For good measure, Ryan also ran for a touchdown.

The Packers, riding an eight-game winning streak and coming off a thrilling upset of the top-seeded Dallas Cowboys, got a taste of what they’d be in for on Atlanta’s very first possession.

Driving 80 yards in 13 plays, the Falcons converted three times on third down, the last of them when Ryan scrambled away from pressure and flipped a shovel pass to Mohamed Sanu for a 2-yard score.

Aaron Rodgers and the Packers came right back, moving quickly down the field in what had all the makings of a back-and-forth shootout. Top receiver Jordy Nelson hauled in a 27-yard pass after missing the victory at Dallas with a rib injury.

But, on third-and-4 at the Atlanta 23, the Falcons hurried Rodgers into an incomplete pass. Mason Crosby, who hit two field goals longer that 50 yards in the closing minutes against the Cowboys, pushed a 41-yard attempt right of the upright to snap a playoff-record streak of 23 straight field goals.

The Falcons drove down the field again, settling for Matt Bryant’s 28-yard field goal and a 10-0 lead. Then, with Green Bay poised to make a game of it, Atlanta’s much-maligned defense — one of the lowest ranked in the NFL — came through a momentum-swinging play. Fullback Aaron Ripkowski was breaking tackles and rumbling toward the end zone when Jalen Collins stripped the ball from behind and fell on it just across the goal line for a touchback.

On the ensuing possession, Ryan hooked up with Jones three times for 56 yards. Ryan finished it off with some surprisingly nimble running skills, faking out one defender with a pump fake before diving into the end zone for a 14-yard touchdown run. It was Matty Ice’s first rushing touchdown since Week 1 of the 2012 season and sparked an uncharacteristic outburst from the normally even-tempered quarterback.
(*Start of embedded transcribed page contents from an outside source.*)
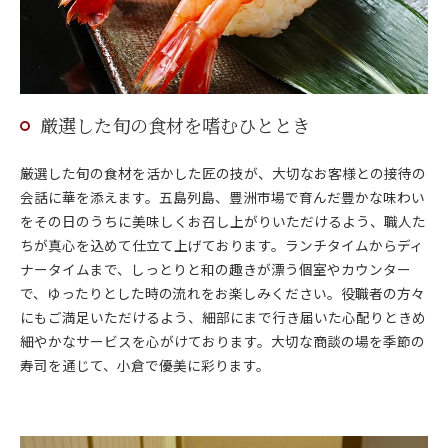
厳選した旬の食材を嗜むひととき
厳選した旬の食材を活かした匠の技が、大切なお客様との接待の
会話に華を添えます。五島列島、豊洲市場で育んだ豊かな味わい
をその日のうちに美味しくお召し上がりいただけるよう、職人た
ちが真心を込めて仕立て上げております。ランチタイムからディ
ナータイムまで、しっとりと和の趣きが漂う個室やカウンター
で、ゆったりとした時の流れをお楽しみください。役職者の方々
にもご満足いただけるよう、細部にまで行き届いた心配りときめ
細やかなサービスを心がけております。大切な商談の場を季節の
寿司を通じて、小倉で優美に彩ります。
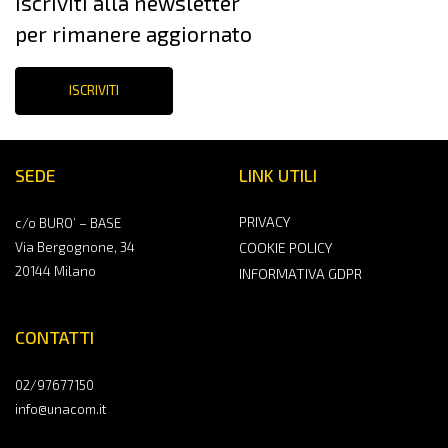
Iscriviti alla newsletter
per rimanere aggiornato
ISCRIVITI
SEDE
LINK UTILI
PRIVACY
c/o BURO’ – BASE
Via Bergognone, 34
COOKIE POLICY
20144 Milano
INFORMATIVA GDPR
CONTATTI
02/97677150
info@unacom.it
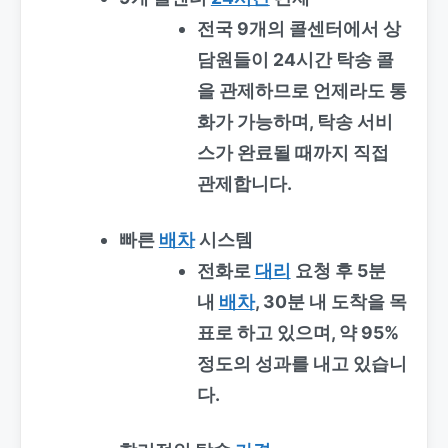
전국 9개의 콜센터에서 상
담원들이 24시간 탁송 콜
을 관제하므로 언제라도 통
화가 가능하며, 탁송 서비
스가 완료될 때까지 직접
관제합니다.
빠른
배차
시스템
전화로
대리
요청 후 5분
내
배차
, 30분 내 도착을 목
표로 하고 있으며, 약 95%
정도의 성과를 내고 있습니
다.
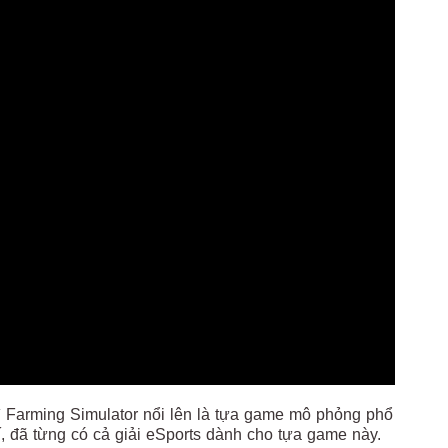
thì Farming Simulator nổi lên là tựa game mô phỏng phổ
, đã từng có cả giải eSports dành cho tựa game này.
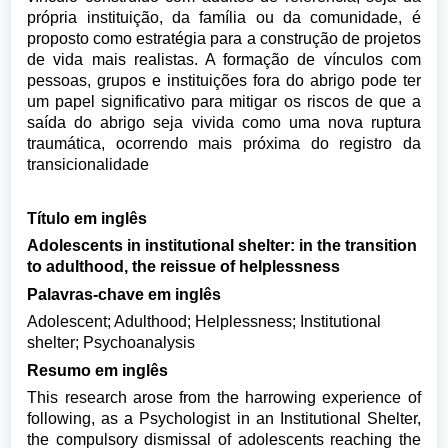
própria instituição, da família ou da comunidade, é
proposto como estratégia para a construção de projetos
de vida mais realistas. A formação de vínculos com
pessoas, grupos e instituições fora do abrigo pode ter
um papel significativo para mitigar os riscos de que a
saída do abrigo seja vivida como uma nova ruptura
traumática, ocorrendo mais próxima do registro da
transicionalidade
Título em inglês
Adolescents in institutional shelter: in the transition
to adulthood, the reissue of helplessness
Palavras-chave em inglês
Adolescent; Adulthood; Helplessness; Institutional
shelter; Psychoanalysis
Resumo em inglês
This research arose from the harrowing experience of
following, as a Psychologist in an Institutional Shelter,
the compulsory dismissal of adolescents reaching the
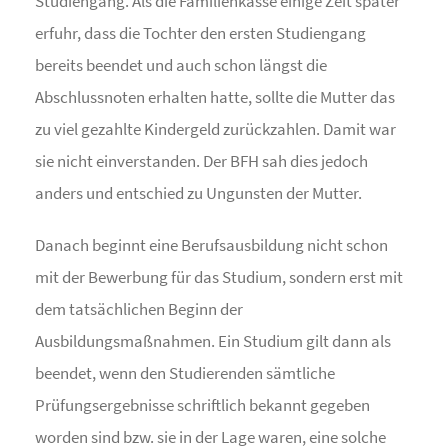
Studiengang. Als die Familienkasse einige Zeit später
erfuhr, dass die Tochter den ersten Studiengang
bereits beendet und auch schon längst die
Abschlussnoten erhalten hatte, sollte die Mutter das
zu viel gezahlte Kindergeld zurückzahlen. Damit war
sie nicht einverstanden. Der BFH sah dies jedoch
anders und entschied zu Ungunsten der Mutter.
Danach beginnt eine Berufsausbildung nicht schon
mit der Bewerbung für das Studium, sondern erst mit
dem tatsächlichen Beginn der
Ausbildungsmaßnahmen. Ein Studium gilt dann als
beendet, wenn den Studierenden sämtliche
Prüfungsergebnisse schriftlich bekannt gegeben
worden sind bzw. sie in der Lage waren, eine solche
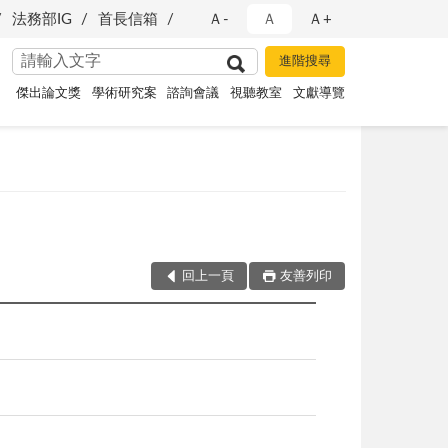
法務部IG
首長信箱
Ａ-
Ａ
Ａ+
傑出論文獎
學術研究案
諮詢會議
視聽教室
文獻導覽
回上一頁
友善列印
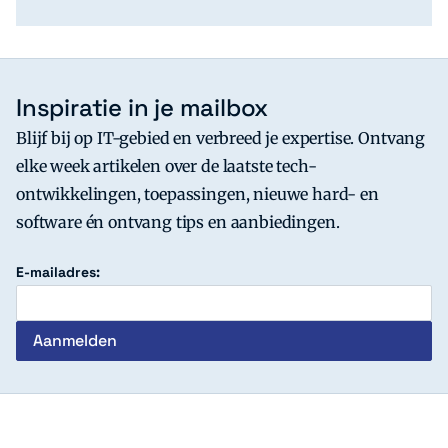
Inspiratie in je mailbox
Blijf bij op IT-gebied en verbreed je expertise. Ontvang
elke week artikelen over de laatste tech-
ontwikkelingen, toepassingen, nieuwe hard- en
software én ontvang tips en aanbiedingen.
E-mailadres:
c't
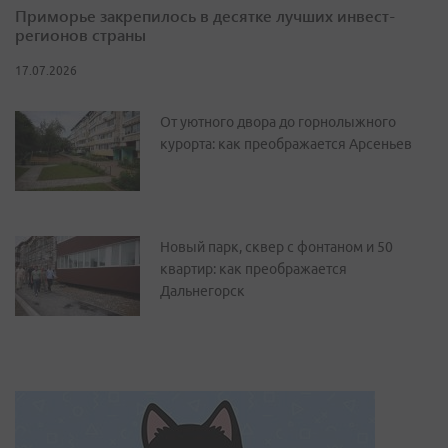
Приморье закрепилось в десятке лучших инвест-
регионов страны
17.07.2026
От уютного двора до горнолыжного
курорта: как преображается Арсеньев
Новый парк, сквер с фонтаном и 50
квартир: как преображается
Дальнегорск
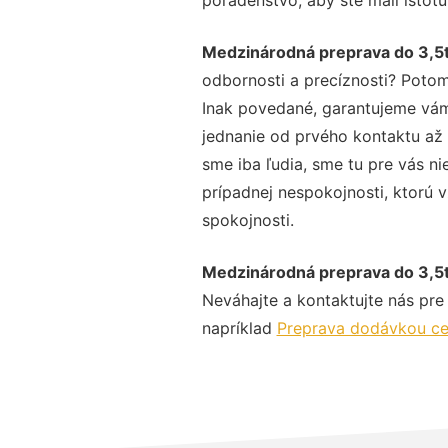
Medzinárodná preprava do 3,5t
odbornosti a precíznosti? Potom
Inak povedané, garantujeme vám 
jednanie od prvého kontaktu až
sme iba ľudia, sme tu pre vás ni
prípadnej nespokojnosti, ktorú v
spokojnosti.
Medzinárodná preprava do 3,5t
Neváhajte a kontaktujte nás pre v
napríklad
Preprava dodávkou ce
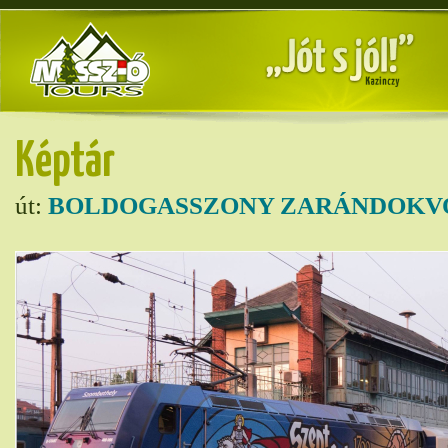
Képtár
út:
BOLDOGASSZONY ZARÁNDOKVO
Ryan gave the ball a thunderous spike and let out a scream that made it clear he wanted this game more than anything in his career. The guy who had a 1-4 record in the playoffs over his first eight seasons has finally earned his spot on the biggest stage of them all.

DON’T FORGET THE DEFENSE

Atlanta’s defense, an afterthought to the guys on the other side of the line, kept the Packers out of the end zone until the game was essentially locked up.
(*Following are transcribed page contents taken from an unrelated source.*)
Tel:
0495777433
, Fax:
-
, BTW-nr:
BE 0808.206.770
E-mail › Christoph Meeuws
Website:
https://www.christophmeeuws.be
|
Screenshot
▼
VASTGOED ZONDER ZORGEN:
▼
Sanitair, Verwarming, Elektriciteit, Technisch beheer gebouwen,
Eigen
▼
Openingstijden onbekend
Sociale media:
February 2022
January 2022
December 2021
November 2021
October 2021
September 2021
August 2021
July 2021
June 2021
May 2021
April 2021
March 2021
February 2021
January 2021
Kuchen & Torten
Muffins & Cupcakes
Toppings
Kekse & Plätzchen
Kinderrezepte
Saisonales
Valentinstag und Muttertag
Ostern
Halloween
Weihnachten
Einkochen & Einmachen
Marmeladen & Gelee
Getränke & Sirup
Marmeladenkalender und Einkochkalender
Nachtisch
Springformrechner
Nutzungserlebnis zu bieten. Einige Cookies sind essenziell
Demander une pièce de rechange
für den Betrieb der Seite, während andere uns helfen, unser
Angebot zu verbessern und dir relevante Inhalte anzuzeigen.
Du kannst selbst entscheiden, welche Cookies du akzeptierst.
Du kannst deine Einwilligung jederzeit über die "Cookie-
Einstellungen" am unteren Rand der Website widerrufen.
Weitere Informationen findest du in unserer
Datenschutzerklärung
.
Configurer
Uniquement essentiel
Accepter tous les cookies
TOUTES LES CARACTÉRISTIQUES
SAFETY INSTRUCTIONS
Rodgers finished 27 of 45 for 287 yards and three TDs, but he was threw an interception, was sacked twice and faced a relentless Falcons rush much of the game, especially when Packers were forced to throw on almost every down.

The Falcons finished with a 493-367 edge in total yards.

DOME FINALE

What a send-off for the Georgia Dome, the Falcons’ home since 1992, which will be torn down and replaced next season by $1.5 billion Mercedes-Benz Stadium.
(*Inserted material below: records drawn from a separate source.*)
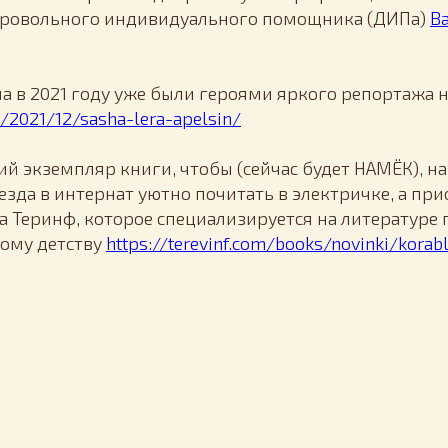
обровольного индивидуального помощника (ДИПа)
В
ша в 2021 году уже были героями яркого репортажа на
ru/2021/12/sasha-lera-apelsin/
кий экземпляр книги, чтобы (сейчас будет НАМЁК), н
езда в интернат уютно почитать в электричке, а пр
а Теринф, которое специализируется на литературе 
бому детству
https://terevinf.com/books/novinki/korabl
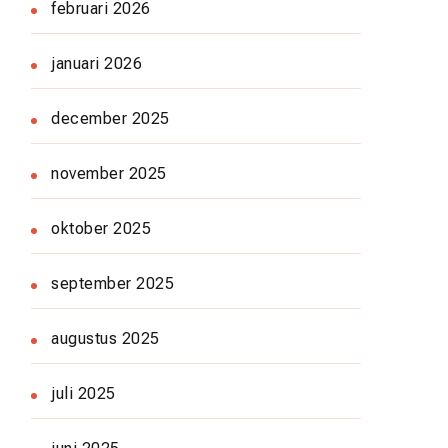
februari 2026
januari 2026
december 2025
november 2025
oktober 2025
september 2025
augustus 2025
juli 2025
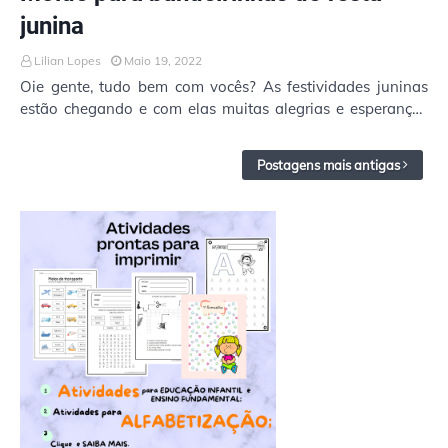
junina
Lilian Lopes
Maio 19, 2022
Oie gente, tudo bem com vocês? As festividades juninas
estão chegando e com elas muitas alegrias e esperanças
de dias incríveis! Mas também precisam…
Postagens mais antigas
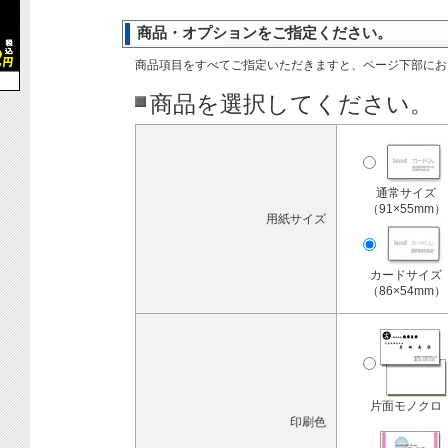
商品・オプションをご指定ください。
商品項目をすべてご指定いただきますと、ページ下部にお
商品を選択してください。
通常サイズ
（91×55mm）
用紙サイズ
カードサイズ
（86×54mm）
片面モノクロ
印刷色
With the home team comfortably ahead, the raucous crowd of more than 71,000 basically partied through the whole second half, bouncing along to rap music that turned the stadium with the big top-like roof into the world’s largest dance club.

The intensity of the celebration was understandable, given the Falcons’ largely forgettable history and the heartache doled out by all of Atlanta’s pro sports teams. The Braves, way back in 1995, are still the city’s only team to capture a big league championship.

Now, the Falcons are one win away from adding another title to that barren trophy case.